▸ Instructions to follow:
Would you repeat the entries below word for word and omit the pictures?

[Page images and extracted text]
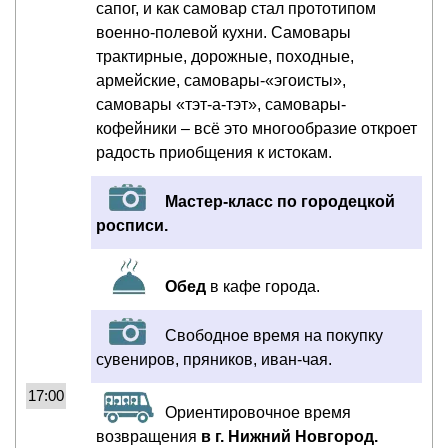
сапог, и как самовар стал прототипом
военно-полевой кухни. Самовары
трактирные, дорожные, походные,
армейские, самовары-«эгоисты»,
самовары «тэт-а-тэт», самовары-
кофейники – всё это многообразие откроет
радость приобщения к истокам.
Мастер-класс по городецкой
росписи.
Обед
в кафе города.
Свободное время на покупку
сувениров, пряников, иван-чая.
17:00
Ориентировочное время
возвращения
в г. Нижний Новгород.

▸ Finished exercise:
сапог, и как самовар стал прототипом
военно-полевой кухни. Самовары
трактирные, дорожные, походные,
армейские, самовары-«эгоисты»,
самовары «тэт-а-тэт», самовары-
кофейники – всё это многообразие откроет
радость приобщения к истокам.
Мастер-класс по городецкой
росписи.
Обед
в кафе города.
Свободное время на покупку
сувениров, пряников, иван-чая.
17:00
Ориентировочное время
возвращения
в г. Нижний Новгород.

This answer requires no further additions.